## [Work request]
All of the data is to be set down again without any alteration.
::: Data records :::
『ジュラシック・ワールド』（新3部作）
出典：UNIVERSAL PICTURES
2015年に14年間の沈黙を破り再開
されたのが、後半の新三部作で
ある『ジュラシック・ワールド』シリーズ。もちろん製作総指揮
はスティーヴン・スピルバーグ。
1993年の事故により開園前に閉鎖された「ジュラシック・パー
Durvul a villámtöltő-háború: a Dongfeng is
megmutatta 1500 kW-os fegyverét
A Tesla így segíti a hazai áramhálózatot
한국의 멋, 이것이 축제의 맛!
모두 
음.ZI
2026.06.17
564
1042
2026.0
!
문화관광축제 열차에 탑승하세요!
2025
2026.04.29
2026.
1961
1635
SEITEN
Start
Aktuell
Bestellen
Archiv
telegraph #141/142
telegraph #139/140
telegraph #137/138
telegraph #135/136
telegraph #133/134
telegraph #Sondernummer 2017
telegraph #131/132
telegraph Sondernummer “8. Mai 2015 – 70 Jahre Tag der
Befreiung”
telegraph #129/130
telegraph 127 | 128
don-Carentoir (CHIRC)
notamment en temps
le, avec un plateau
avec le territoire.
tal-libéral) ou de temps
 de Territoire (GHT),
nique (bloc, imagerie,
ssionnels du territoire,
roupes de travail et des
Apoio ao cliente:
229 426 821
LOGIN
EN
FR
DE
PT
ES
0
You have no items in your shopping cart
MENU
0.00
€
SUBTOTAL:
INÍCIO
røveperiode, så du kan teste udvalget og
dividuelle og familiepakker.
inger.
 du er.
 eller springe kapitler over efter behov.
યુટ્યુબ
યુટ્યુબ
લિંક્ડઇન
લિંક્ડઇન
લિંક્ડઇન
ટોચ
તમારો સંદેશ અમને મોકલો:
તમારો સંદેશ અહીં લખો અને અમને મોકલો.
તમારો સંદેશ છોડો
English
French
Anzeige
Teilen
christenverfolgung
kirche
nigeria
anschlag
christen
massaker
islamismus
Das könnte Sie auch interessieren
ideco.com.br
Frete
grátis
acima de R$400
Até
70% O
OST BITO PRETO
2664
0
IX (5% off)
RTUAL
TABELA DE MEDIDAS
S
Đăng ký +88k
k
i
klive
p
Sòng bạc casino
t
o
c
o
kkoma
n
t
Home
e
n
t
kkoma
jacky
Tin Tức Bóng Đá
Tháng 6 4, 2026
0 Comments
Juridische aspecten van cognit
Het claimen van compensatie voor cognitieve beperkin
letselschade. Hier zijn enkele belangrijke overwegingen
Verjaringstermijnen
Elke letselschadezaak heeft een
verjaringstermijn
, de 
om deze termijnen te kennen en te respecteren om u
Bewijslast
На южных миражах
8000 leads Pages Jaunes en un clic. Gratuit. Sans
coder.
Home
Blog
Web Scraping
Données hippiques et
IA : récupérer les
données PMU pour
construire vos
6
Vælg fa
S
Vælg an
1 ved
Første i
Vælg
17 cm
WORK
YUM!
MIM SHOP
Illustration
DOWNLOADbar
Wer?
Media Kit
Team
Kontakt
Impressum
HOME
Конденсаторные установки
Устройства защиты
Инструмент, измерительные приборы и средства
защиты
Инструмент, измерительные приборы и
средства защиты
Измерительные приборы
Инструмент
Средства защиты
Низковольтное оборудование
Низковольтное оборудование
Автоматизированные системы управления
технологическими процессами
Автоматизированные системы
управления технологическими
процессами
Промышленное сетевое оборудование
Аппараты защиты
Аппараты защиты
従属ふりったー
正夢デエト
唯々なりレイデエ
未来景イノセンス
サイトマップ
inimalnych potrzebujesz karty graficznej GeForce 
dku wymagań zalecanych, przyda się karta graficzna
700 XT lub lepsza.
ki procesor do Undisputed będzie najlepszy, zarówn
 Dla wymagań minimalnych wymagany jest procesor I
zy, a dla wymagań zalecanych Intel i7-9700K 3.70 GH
:::
## [Completed task]
『ジュラシック・ワールド』（新3部作）
出典：UNIVERSAL PICTURES
2015年に14年間の沈黙を破り再開
されたのが、後半の新三部作で
ある『ジュラシック・ワールド』シリーズ。もちろん製作総指揮
はスティーヴン・スピルバーグ。
1993年の事故により開園前に閉鎖された「ジュラシック・パー
Durvul a villámtöltő-háború: a Dongfeng is
megmutatta 1500 kW-os fegyverét
A Tesla így segíti a hazai áramhálózatot
한국의 멋, 이것이 축제의 맛!
모두 
음.ZI
2026.06.17
564
1042
2026.0
!
문화관광축제 열차에 탑승하세요!
2025
2026.04.29
2026.
1961
1635
SEITEN
Start
Aktuell
Bestellen
Archiv
telegraph #141/142
telegraph #139/140
telegraph #137/138
telegraph #135/136
telegraph #133/134
telegraph #Sondernummer 2017
telegraph #131/132
telegraph Sondernummer “8. Mai 2015 – 70 Jahre Tag der
Befreiung”
telegraph #129/130
telegraph 127 | 128
don-Carentoir (CHIRC)
notamment en temps
le, avec un plateau
avec le territoire.
tal-libéral) ou de temps
 de Territoire (GHT),
nique (bloc, imagerie,
ssionnels du territoire,
roupes de travail et des
Apoio ao cliente:
229 426 821
LOGIN
EN
FR
DE
PT
ES
0
You have no items in your shopping cart
MENU
0.00
€
SUBTOTAL:
INÍCIO
røveperiode, så du kan teste udvalget og
dividuelle og familiepakker.
inger.
 du er.
 eller springe kapitler over efter behov.
યુટ્યુબ
યુટ્યુબ
લિંક્ડઇન
લિંક્ડઇન
લિંક્ડઇન
ટોચ
તમારો સંદેશ અમને મોકલો:
તમારો સંદેશ અહીં લખો અને અમને મોકલો.
તમારો સંદેશ છોડો
English
French
Anzeige
Teilen
christenverfolgung
kirche
nigeria
anschlag
christen
massaker
islamismus
Das könnte Sie auch interessieren
ideco.com.br
Frete
grátis
acima de R$400
Até
70% O
OST BITO PRETO
2664
0
IX (5% off)
RTUAL
TABELA DE MEDIDAS
S
Đăng ký +88k
k
i
klive
p
Sòng bạc casino
t
o
c
o
kkoma
n
t
Home
e
n
t
kkoma
jacky
Tin Tức Bóng Đá
Tháng 6 4, 2026
0 Comments
Juridische aspecten van cognit
Het claimen van compensatie voor cognitieve beperkin
letselschade. Hier zijn enkele belangrijke overwegingen
Verjaringstermijnen
Elke letselschadezaak heeft een
verjaringstermijn
, de 
om deze termijnen te kennen en te respecteren om u
Bewijslast
На южных миражах
8000 leads Pages Jaunes en un clic. Gratuit. Sans
coder.
Home
Blog
Web Scraping
Données hippiques et
IA : récupérer les
données PMU pour
construire vos
6
Vælg fa
S
Vælg an
1 ved
Første i
Vælg
17 cm
WORK
YUM!
MIM SHOP
Illustration
DOWNLOADbar
Wer?
Media Kit
Team
Kontakt
Impressum
HOME
Конденсаторные установки
Устройства защиты
Инструмент, измерительные приборы и средства
защиты
Инструмент, измерительные приборы и
средства защиты
Измерительные приборы
Инструмент
Средства защиты
Низковольтное оборудование
Низковольтное оборудование
Автоматизированные системы управления
технологическими процессами
Автоматизированные системы
управления технологическими
процессами
Промышленное сетевое оборудование
Аппараты защиты
Аппараты защиты
従属ふりったー
正夢デエト
唯々なりレイデエ
未来景イノセンス
サイトマップ
inimalnych potrzebujesz karty graficznej GeForce 
dku wymagań zalecanych, przyda się karta graficzna
700 XT lub lepsza.
ki procesor do Undisputed będzie najlepszy, zarówn
 Dla wymagań minimalnych wymagany jest procesor I
zy, a dla wymagań zalecanych Intel i7-9700K 3.70 GH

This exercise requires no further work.